How Elasticsearch cuts time-series storage by 34% with synthetic _id and bloom filters

Learn how synthetic _id uses bloom filters to cut time-series storage by 34% while maintaining full API compatibility.

Test Elastic's leading-edge, out-of-the-box capabilities. Dive into our sample notebooks in the Elasticsearch Labs repo, start a free cloud trial, or try Elastic on your local machine now.

Synthetic _id reduces time-series index storage by up to 34% and eliminates 6% CPU overhead at ingest. Instead of building an inverted index for _id, Elasticsearch computes the document identifier on the fly from _tsid and @timestamp, using a bloom filter for deduplication. This optimization ships in Elasticsearch 9.4 and is already live on Elastic Cloud Serverless.

This post is a deep dive into the implementation. For context on how synthetic _id fits into the broader metrics performance story, see How we rebuilt Elasticsearch as a leading columnar metrics datastore to achieve up to 6.6x improvement in storage efficiency and 50% improvement in indexing throughput for OpenTelemetry metrics.
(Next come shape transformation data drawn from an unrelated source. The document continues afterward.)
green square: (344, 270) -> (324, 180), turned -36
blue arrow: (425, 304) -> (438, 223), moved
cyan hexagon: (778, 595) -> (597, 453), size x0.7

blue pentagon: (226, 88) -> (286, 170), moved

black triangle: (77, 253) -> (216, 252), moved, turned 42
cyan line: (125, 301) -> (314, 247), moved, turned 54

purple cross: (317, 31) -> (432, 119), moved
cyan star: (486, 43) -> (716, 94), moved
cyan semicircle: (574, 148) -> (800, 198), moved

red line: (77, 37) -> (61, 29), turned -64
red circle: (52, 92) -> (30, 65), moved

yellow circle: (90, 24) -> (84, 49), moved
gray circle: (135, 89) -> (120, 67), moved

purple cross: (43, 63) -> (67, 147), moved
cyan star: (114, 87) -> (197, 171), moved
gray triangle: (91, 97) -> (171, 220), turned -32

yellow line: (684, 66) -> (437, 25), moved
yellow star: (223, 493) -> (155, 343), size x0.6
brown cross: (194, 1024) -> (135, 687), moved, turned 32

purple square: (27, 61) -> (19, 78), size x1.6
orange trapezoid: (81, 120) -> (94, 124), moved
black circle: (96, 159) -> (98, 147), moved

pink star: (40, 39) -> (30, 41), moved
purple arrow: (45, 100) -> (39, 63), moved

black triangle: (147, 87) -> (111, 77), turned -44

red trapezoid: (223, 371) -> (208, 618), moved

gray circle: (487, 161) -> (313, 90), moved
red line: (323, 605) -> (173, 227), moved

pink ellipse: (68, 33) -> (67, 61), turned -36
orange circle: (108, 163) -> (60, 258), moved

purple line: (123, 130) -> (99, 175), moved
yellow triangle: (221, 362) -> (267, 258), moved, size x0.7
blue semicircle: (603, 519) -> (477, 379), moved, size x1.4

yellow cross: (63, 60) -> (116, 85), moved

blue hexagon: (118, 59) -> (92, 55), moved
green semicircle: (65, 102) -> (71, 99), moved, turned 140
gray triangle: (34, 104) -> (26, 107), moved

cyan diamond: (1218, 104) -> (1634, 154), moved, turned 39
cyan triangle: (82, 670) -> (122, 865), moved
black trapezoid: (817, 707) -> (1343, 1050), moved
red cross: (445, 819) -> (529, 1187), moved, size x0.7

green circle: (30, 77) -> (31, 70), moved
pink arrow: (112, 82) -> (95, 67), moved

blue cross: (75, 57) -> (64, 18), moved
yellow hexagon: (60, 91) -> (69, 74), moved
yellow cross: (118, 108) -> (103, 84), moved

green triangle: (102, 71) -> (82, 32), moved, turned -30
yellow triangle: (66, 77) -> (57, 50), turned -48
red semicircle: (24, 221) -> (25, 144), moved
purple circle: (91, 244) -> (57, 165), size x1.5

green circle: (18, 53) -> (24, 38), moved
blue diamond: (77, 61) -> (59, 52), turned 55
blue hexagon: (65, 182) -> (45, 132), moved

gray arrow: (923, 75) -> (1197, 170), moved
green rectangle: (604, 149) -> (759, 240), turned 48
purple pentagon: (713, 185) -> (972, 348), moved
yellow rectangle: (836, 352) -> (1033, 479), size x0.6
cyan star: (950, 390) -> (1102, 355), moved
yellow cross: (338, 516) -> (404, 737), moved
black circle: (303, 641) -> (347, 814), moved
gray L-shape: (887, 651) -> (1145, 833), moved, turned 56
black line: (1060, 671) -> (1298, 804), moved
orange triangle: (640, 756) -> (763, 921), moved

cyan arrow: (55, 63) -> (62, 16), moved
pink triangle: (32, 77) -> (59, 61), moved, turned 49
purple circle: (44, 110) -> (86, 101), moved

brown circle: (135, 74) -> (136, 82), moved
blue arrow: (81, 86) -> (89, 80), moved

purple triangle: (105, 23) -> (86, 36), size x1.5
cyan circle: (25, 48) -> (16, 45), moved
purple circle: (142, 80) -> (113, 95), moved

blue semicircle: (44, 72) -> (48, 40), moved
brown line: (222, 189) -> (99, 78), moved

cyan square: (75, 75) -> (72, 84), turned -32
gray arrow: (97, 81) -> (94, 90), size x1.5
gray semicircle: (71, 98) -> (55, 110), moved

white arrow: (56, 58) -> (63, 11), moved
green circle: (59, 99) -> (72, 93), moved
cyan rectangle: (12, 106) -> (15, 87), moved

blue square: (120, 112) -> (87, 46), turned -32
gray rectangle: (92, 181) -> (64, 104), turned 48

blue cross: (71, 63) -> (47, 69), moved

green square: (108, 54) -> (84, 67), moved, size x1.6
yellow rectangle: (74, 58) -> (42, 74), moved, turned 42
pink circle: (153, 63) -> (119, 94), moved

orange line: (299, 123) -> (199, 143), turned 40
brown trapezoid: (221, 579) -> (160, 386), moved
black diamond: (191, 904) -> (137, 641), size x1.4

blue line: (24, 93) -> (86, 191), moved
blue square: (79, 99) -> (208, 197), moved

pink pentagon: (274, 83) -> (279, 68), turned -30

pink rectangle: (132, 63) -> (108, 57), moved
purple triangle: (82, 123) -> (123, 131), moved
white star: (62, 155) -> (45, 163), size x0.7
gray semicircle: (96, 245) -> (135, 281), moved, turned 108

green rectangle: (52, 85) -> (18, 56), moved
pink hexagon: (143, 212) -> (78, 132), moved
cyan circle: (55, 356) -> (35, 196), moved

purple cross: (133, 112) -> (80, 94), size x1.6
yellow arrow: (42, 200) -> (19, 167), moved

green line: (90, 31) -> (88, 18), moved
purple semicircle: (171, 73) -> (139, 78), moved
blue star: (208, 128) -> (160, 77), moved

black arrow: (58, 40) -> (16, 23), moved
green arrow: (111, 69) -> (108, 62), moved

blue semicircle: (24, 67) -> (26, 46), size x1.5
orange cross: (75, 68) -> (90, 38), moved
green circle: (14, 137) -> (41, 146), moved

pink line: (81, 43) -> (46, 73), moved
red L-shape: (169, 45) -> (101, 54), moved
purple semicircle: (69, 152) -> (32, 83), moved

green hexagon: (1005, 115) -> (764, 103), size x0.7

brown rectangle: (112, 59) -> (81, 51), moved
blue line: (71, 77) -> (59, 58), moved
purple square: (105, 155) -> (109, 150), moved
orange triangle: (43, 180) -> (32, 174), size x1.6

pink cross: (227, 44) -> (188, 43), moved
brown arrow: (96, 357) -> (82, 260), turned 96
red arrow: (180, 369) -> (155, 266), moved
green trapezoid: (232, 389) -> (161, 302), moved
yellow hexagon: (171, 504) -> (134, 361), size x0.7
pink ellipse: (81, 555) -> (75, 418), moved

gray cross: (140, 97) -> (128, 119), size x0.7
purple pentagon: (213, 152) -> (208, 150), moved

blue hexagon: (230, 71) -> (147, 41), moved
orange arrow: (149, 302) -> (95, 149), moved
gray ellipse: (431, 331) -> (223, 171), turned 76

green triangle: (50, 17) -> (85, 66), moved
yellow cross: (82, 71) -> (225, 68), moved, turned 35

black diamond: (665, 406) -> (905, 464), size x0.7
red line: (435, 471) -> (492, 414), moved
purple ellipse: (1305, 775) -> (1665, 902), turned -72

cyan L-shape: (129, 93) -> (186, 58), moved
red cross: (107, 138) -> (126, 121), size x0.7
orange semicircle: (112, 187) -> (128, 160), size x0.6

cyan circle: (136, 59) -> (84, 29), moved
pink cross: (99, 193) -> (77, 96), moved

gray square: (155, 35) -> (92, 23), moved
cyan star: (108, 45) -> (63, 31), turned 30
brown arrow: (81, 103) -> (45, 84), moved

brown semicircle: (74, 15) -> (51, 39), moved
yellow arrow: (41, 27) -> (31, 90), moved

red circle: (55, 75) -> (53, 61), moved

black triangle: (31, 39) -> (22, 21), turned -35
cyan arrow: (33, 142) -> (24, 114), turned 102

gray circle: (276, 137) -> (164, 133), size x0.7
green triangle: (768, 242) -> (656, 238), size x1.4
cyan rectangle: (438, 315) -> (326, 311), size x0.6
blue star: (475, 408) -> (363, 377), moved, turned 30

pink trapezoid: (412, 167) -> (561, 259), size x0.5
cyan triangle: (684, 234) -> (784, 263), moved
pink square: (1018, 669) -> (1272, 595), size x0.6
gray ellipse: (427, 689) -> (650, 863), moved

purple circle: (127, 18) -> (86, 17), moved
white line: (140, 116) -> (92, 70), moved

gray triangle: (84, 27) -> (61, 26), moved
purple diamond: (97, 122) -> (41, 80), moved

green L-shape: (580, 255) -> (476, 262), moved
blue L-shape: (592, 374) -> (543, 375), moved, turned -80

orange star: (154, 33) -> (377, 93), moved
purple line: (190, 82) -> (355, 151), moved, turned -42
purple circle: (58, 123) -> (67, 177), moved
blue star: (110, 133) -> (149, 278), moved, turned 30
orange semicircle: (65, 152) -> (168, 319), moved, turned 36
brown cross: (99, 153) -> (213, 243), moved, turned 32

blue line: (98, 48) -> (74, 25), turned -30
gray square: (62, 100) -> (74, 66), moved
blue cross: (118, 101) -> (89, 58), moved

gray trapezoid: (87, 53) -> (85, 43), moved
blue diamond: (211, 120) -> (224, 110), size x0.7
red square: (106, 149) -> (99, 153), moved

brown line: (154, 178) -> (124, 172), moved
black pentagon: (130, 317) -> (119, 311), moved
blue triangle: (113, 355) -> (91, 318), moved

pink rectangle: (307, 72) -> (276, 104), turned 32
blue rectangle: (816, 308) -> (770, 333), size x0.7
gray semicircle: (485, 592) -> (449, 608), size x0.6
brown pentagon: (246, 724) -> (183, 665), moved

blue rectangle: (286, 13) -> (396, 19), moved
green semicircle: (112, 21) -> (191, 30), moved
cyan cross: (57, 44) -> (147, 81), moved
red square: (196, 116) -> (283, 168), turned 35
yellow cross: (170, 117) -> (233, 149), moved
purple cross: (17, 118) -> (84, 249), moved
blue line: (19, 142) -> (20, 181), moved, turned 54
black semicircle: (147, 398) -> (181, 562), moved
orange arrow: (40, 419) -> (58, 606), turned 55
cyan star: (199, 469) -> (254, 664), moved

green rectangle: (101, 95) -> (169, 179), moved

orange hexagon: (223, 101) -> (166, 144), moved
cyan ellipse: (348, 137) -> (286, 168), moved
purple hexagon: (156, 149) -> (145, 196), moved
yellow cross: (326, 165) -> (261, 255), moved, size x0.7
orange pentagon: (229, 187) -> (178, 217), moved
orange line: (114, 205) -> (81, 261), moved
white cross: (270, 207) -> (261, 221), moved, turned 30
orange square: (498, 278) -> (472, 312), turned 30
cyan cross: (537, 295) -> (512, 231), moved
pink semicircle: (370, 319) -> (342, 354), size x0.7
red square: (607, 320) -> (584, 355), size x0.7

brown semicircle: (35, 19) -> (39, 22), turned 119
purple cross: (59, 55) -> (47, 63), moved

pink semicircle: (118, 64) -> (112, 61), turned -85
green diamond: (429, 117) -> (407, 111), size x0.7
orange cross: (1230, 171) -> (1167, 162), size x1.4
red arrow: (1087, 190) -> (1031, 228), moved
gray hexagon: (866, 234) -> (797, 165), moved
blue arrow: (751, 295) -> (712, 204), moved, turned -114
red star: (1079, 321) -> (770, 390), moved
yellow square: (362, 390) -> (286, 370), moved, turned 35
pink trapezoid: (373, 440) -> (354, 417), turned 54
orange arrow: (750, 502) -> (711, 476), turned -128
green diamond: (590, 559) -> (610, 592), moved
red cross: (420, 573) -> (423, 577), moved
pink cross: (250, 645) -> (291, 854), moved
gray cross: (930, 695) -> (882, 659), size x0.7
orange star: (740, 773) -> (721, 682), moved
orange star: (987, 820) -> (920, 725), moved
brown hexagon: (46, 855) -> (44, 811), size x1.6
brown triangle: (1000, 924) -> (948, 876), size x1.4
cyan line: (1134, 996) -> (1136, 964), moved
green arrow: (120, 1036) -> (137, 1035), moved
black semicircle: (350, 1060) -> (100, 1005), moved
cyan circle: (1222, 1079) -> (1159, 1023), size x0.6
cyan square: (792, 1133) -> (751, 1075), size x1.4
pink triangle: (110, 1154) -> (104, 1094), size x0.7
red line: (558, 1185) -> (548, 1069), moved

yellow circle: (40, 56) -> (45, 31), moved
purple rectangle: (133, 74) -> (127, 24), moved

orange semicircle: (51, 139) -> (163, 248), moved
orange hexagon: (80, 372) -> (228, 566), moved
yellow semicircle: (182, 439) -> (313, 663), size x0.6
We'll start by explaining why the _id field is expensive for time-series workloads. We'll then describe how synthetic _id works and how it uses a bloom filter to optimize document deduplications instead of maintaining a traditional inverted index. Finally, we'll share the performance results from our benchmarks and serverless production deployments.

The hidden cost of _id in time-series indices

Time-series indices are a specialized index mode optimized for metrics, logs, traces, and other timestamped data. They store sequences of data points (like CPU usage, stock prices, or sensor readings) that track changes to specific entities over time. In Elasticsearch, each of these data points is indexed as a document with a unique identifier called _id. This identifier is used to look up, update, or delete specific documents. When a document is indexed in Elasticsearch, the system checks whether a document with the same _id already exists. Depending on the operation type (op_type), an existing document is either replaced (index) or the new document is rejected (create); the latter is the most common path for metrics ingestion.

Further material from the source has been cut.